↓
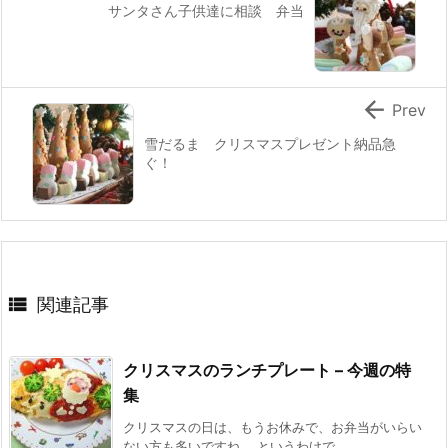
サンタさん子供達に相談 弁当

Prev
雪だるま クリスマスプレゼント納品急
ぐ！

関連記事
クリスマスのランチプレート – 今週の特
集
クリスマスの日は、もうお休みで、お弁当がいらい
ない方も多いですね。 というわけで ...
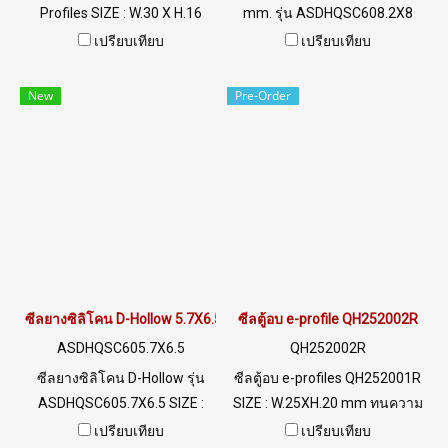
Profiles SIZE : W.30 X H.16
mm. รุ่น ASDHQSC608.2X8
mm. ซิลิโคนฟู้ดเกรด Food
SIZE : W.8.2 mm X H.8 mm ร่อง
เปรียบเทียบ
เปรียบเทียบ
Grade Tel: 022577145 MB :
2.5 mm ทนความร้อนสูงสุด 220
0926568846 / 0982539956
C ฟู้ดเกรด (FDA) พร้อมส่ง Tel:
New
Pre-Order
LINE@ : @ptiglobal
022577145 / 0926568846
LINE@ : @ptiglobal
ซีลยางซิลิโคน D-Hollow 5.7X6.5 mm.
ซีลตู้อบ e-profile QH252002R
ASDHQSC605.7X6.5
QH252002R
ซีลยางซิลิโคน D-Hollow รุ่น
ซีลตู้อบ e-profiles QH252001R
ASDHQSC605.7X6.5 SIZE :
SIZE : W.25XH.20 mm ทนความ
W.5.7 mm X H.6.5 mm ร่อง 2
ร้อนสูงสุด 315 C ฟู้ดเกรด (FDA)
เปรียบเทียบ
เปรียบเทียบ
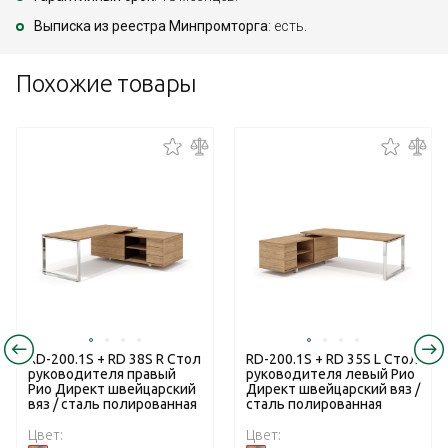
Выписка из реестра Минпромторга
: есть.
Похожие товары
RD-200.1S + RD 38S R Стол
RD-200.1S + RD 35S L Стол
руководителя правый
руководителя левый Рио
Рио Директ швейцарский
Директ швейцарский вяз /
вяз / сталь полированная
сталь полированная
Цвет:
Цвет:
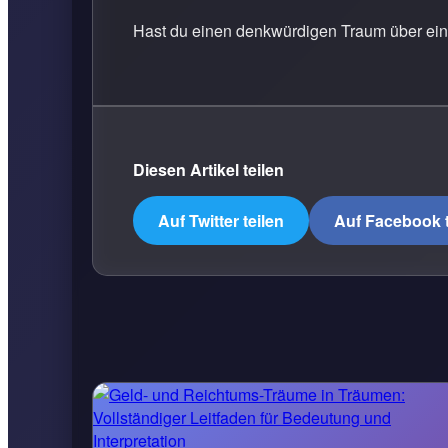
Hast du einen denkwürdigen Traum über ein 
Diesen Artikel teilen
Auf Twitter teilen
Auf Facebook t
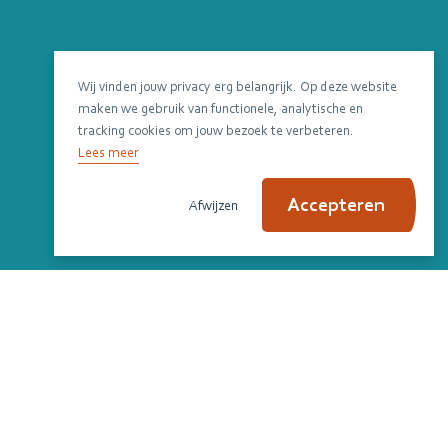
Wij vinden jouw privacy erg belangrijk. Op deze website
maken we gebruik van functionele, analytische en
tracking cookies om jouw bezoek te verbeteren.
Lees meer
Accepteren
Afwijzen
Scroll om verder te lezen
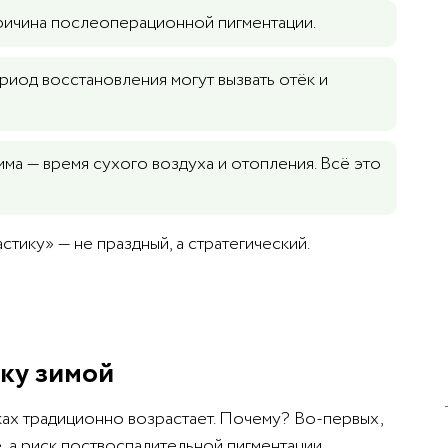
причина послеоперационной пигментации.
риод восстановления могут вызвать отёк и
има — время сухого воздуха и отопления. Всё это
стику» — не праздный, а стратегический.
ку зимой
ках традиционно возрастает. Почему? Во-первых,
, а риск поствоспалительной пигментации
↑
↓
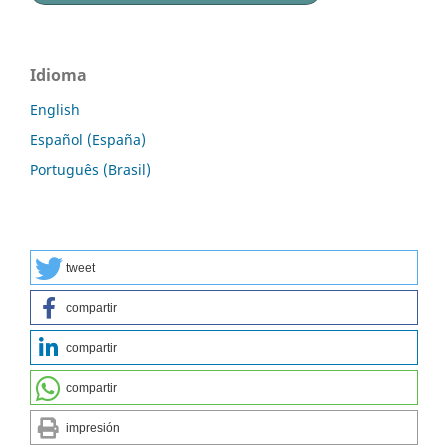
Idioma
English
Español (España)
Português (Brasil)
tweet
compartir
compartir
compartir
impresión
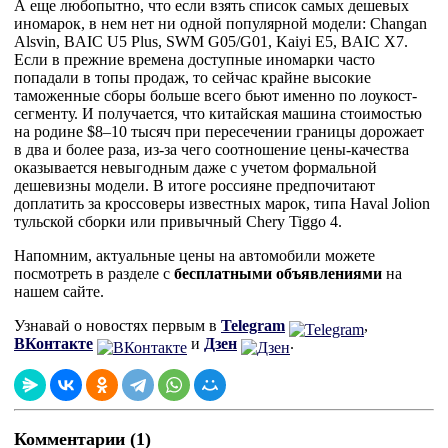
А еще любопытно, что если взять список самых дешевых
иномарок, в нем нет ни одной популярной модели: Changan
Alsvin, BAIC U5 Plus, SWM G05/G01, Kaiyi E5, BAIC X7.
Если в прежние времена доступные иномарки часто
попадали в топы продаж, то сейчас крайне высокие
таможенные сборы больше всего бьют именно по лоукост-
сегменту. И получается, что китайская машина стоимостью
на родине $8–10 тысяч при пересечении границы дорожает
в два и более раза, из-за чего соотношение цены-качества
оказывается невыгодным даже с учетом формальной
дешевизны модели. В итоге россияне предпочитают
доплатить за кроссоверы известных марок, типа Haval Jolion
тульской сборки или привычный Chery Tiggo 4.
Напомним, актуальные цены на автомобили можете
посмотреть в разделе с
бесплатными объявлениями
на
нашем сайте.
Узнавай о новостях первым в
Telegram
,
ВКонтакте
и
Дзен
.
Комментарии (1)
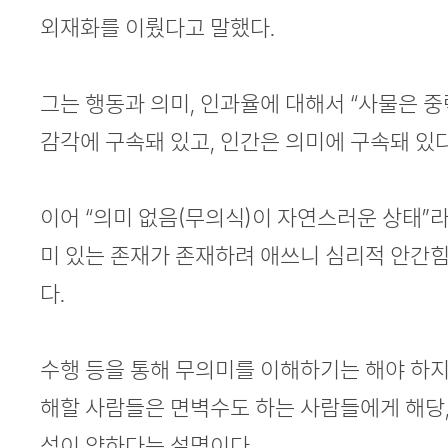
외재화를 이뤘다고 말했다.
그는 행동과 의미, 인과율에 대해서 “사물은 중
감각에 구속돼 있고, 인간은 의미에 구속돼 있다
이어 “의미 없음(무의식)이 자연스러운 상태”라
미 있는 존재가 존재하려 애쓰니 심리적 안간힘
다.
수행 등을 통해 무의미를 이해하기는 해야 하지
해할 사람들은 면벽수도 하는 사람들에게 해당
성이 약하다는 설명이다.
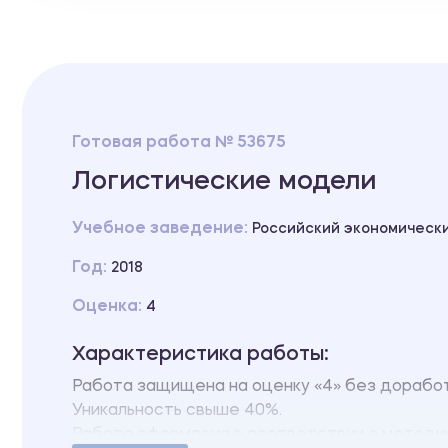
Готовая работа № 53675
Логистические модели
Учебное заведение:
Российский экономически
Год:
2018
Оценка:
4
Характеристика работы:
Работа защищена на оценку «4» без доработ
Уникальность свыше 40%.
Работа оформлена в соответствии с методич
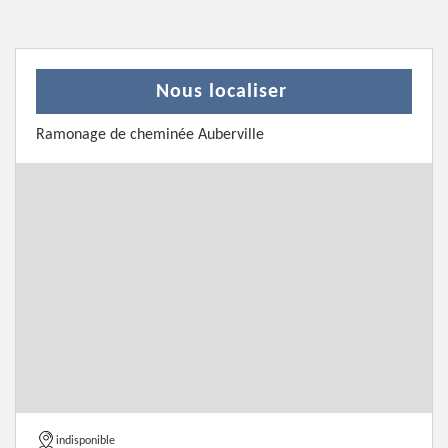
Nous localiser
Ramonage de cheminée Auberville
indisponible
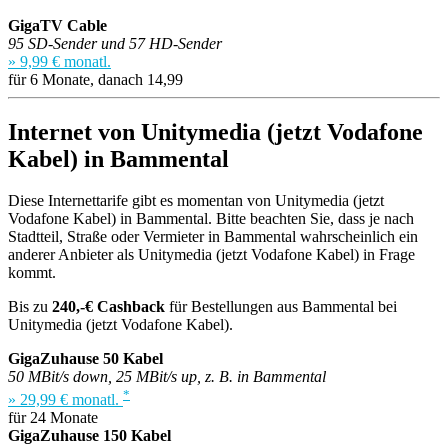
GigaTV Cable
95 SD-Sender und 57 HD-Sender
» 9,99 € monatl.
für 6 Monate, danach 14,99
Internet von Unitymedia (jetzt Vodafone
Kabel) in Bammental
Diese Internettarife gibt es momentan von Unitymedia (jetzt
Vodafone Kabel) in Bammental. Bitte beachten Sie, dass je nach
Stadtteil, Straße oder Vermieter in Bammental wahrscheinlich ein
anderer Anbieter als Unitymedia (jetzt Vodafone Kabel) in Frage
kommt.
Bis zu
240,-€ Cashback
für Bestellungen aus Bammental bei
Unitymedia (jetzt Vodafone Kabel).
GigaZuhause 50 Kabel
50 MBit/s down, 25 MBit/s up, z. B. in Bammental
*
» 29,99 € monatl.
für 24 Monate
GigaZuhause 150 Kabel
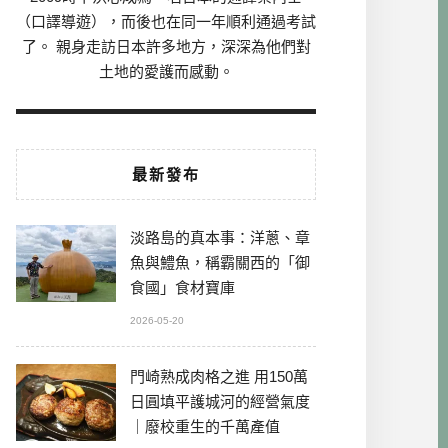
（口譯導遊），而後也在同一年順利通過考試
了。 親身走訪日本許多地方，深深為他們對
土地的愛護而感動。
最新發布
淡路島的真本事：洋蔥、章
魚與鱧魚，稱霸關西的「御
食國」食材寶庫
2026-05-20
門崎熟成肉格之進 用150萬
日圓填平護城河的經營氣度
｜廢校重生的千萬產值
↑
↓
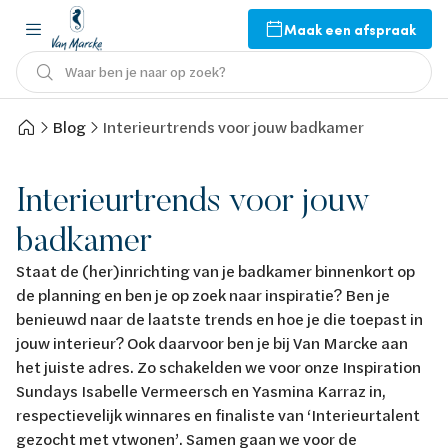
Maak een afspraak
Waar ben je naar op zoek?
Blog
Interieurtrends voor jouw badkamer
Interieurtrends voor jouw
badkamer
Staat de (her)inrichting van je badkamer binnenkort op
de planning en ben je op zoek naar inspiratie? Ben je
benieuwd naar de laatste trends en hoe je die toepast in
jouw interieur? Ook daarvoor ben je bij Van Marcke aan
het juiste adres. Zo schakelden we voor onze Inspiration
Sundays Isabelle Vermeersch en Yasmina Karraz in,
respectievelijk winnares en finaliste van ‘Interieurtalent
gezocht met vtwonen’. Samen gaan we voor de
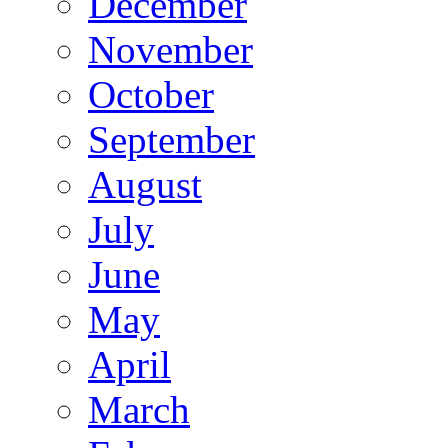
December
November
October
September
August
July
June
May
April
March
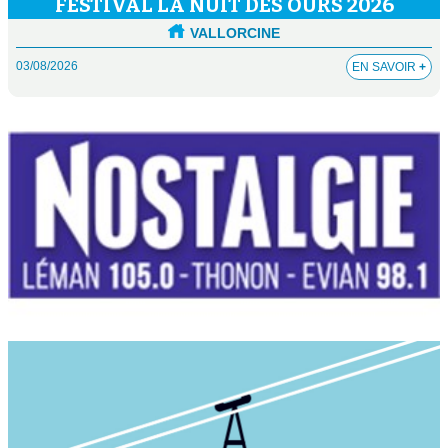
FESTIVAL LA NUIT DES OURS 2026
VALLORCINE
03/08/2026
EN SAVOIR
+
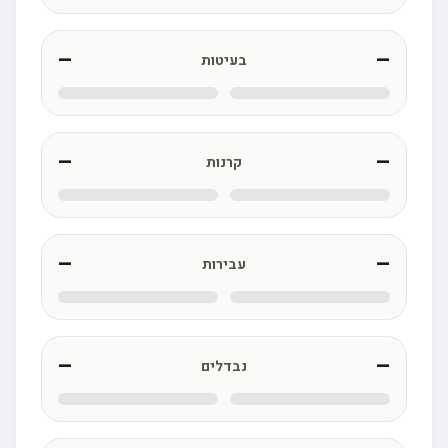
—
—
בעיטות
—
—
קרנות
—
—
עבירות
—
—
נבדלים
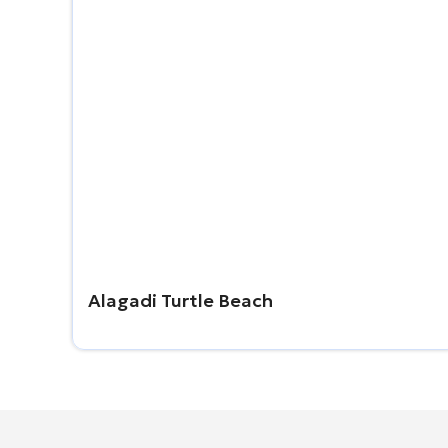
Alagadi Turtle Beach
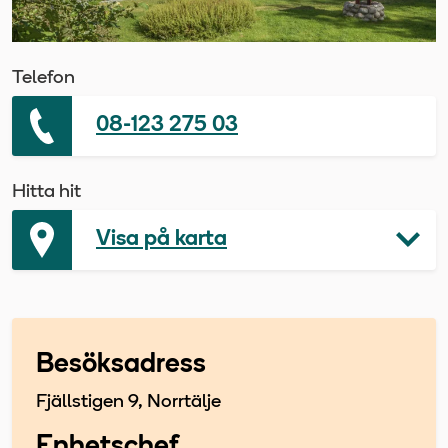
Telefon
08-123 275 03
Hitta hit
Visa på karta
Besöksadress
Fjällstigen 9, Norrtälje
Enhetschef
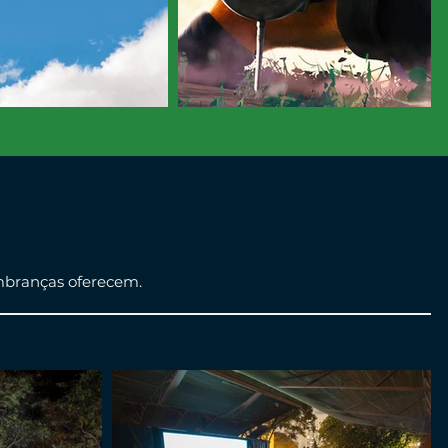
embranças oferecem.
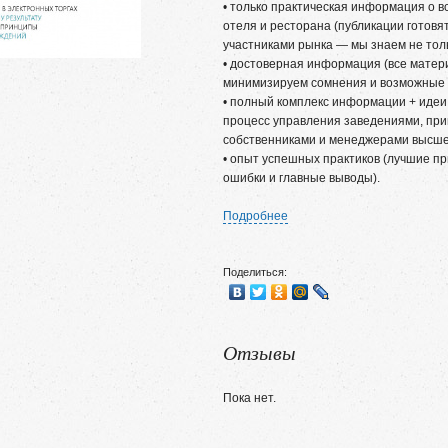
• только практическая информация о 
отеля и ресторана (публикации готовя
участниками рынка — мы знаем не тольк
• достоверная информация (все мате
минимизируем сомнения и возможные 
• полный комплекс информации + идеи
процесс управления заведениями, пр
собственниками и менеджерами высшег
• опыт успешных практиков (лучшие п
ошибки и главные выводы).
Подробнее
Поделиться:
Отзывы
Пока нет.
↑
* [EXERCISE REQUIREMENTS]: Every line from the one with "022577145 / 0926568846" through the one with "Директ швейцарский вяз /" is to be reproduced exactly as written above, and the pictures are to be dropped.

* [RESPONSE BELOW]:
022577145 / 0926568846
LINE@ : @ptiglobal
ซีลยางซิลิโคน D-Hollow 5.7X6.5 mm.
ซีลตู้อบ e-profile QH252002R
ASDHQSC605.7X6.5
QH252002R
ซีลยางซิลิโคน D-Hollow รุ่น
ซีลตู้อบ e-profiles QH252001R
ASDHQSC605.7X6.5 SIZE :
SIZE : W.25XH.20 mm ทนความ
W.5.7 mm X H.6.5 mm ร่อง 2
ร้อนสูงสุด 315 C ฟู้ดเกรด (FDA)
เปรียบเทียบ
เปรียบเทียบ
Выписка из реестра Минпромторга
: есть.
Похожие товары
RD-200.1S + RD 38S R Стол
RD-200.1S + RD 35S L Стол
руководителя правый
руководителя левый Рио
Рио Директ швейцарский
Директ швейцарский вяз /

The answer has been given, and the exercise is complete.